## [Exercise directions]
Among the entries below, find the line with "Auf der Suche nach den verlorenen", then quote it and each following line up to and including the line with "Gruppenvergewaltigungen", and nothing else.
───── Exercise inputs
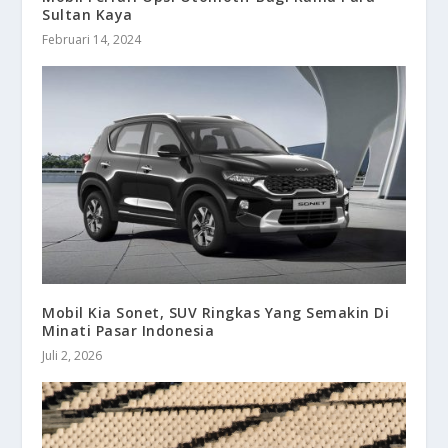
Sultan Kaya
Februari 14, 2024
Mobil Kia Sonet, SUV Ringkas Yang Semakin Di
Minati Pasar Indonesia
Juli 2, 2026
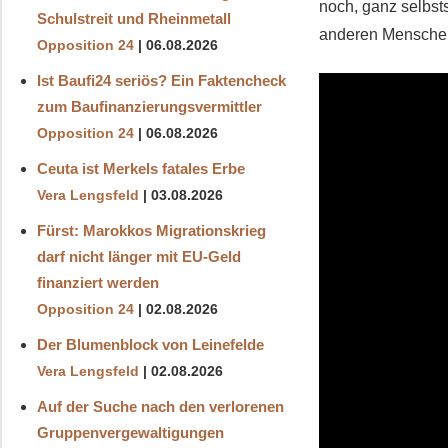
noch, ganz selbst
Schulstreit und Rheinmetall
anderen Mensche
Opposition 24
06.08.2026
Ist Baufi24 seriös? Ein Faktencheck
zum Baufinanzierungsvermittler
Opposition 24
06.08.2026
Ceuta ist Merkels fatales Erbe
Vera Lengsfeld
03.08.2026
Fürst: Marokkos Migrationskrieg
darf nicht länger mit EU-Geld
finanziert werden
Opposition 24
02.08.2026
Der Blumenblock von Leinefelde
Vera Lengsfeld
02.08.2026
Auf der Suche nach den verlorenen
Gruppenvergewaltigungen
──────────
───── Exercise inputs
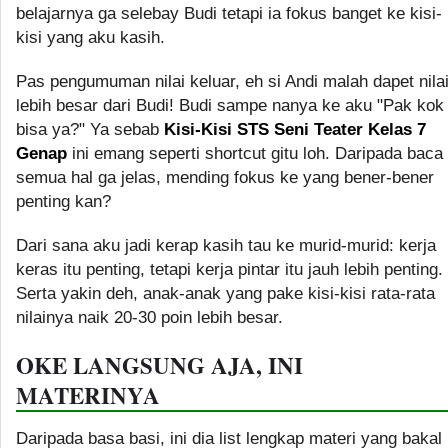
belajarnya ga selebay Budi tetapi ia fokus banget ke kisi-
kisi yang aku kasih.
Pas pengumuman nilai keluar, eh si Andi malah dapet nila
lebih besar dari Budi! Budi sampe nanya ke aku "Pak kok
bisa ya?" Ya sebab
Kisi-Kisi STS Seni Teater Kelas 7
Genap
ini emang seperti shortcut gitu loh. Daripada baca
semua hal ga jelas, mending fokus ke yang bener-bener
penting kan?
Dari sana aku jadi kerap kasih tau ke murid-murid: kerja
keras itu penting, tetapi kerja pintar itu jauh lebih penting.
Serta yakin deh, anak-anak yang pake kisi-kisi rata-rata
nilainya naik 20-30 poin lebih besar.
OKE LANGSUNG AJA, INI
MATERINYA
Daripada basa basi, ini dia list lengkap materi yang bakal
──────────
## [Answer to this problem]
Auf der Suche nach den verlorenen
Gruppenvergewaltigungen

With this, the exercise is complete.